Now is terrible time for VA secretary to abandon his post
Published 1:59 am Wednesday, October 18, 2017
By Joseph R. Chenelly
A long-awaited overhaul of veterans’ health care is being unveiled to the world. At the helm throughout the two years of developing this road map has been David Shulkin.
As the U.S. Department of Veterans Affairs is finally on the cusp of rolling out its master plan to ensure every veteran has access to timely, quality care, the VA secretary reportedly is interviewing for another job. As The Wall Street Journal revealed Friday, the White House brought Shulkin in last week to discuss having him take over the Department of Health and Human Services, a post left vacant by the abrupt resignation of Tom Price. (VA did not confirm or deny the Journal’s reporting.)
There is a lot of unfinished business in VA, requiring knowledgeable leadership. The White House cannot sacrifice that even if direction is needed elsewhere in the battle over the Affordable Care Act.
Shulkin was drafted from the private sector in 2015 to tackle VA’s access crisis as it was being blamed for killing veterans stuck on secret wait lists, forced to line up for months before being seen. He was appointed undersecretary of VA’s Veterans Health Administration by President Barack Obama and promoted 18 months later to VA secretary after President Trump was elected. With veterans organizations’ enthusiastic support, the Senate confirmed Shulkin 100-0 in February.
During an otherwise chaotic time in Washington, the transition of power has been smooth at VA. Shulkin was already intimately aware of the challenges he faced coming in, having worked closely with his predecessor Bob McDonald. That experience mattered in understanding the VA as well as the relationships with Congress and the veteran communities and organizations within it.

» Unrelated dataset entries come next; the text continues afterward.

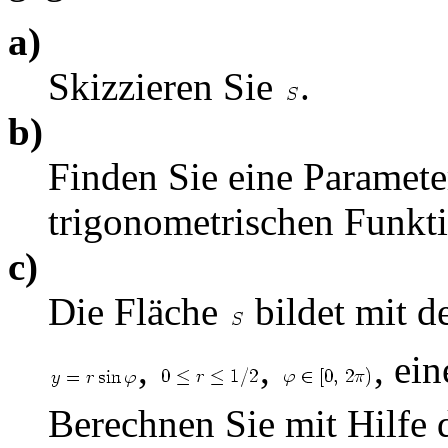
a)
Skizzieren Sie
.
b)
Finden Sie eine Paramet
trigonometrischen Funkt
c)
Die Fläche
bildet mit d
,
,
, ei
Berechnen Sie mit Hilfe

Shulkin elevated his top aides to seamlessly backfill. While other agencies struggled through drastic change, VA benefited from continuity. The result is perhaps the most productive first year among any of President Trump’s Cabinet-level positions.
Now the prospect of VA losing its chief at this critical time is alarming. But significantly compounding the concern is that two of Shulkin’s top lieutenants just quit. Both were driving creation of the new “CARE” plan, which stands for Coordinated Access and Rewarding Experiences, a multibillion-dollar strategy to ensure access for veterans who live far from VA facilities or near VA medical centers that are over capacity or underperforming.
Poonam Allaigh and Baligh Yehia each abruptly resigned within the past few weeks. Alleigh was VA’s acting undersecretary for health since Shulkin was promoted, and Yehia ran VA’s network of community medical providers. Both joined the organization in 2015, commissioned to fix a broken system.
CARE is the product of more than two years of collaboration by VA, veterans service organizations and other stakeholders. Much of the plan, expected to be released this month, contains a lot of vagueness, outlining policies but leaving the creation and implementation of regulations up to the VA secretary – someone, it is hoped, intimately involved in its creation. We cannot leave formation of these regulations to a person who was not integral in establishing overall strategy.
VA has three major pillars: health care, veterans benefits and cemeteries. Each is vital to the government keeping its promise to veterans and their families, so each is supposed to be led by an undersecretary confirmed by Congress. But President Donald Trump has yet to nominate anyone for VHA or the Veterans Benefits Administration. If the administration does not move wisely, it will create a dangerous leadership void in an agency that the president often says is among his most important.
There is no doubt the top post at Health and Human Services is vital to every American, given the raging debate over the future of health-care insurance, certainly including veterans. There is little doubt Shulkin is qualified. But the timing is dangerous to the Department of Veterans Affairs and the millions of veterans who depend on it.
As a veteran, I would never leave my compatriots behind. I hope Shulkin feels the same way.
Chenelly is a Marine Corps combat veteran of operations in Afghanistan and Iraq. He is the national executive director of AMVETS, a veterans service organization with more than 250,000 members nationwide.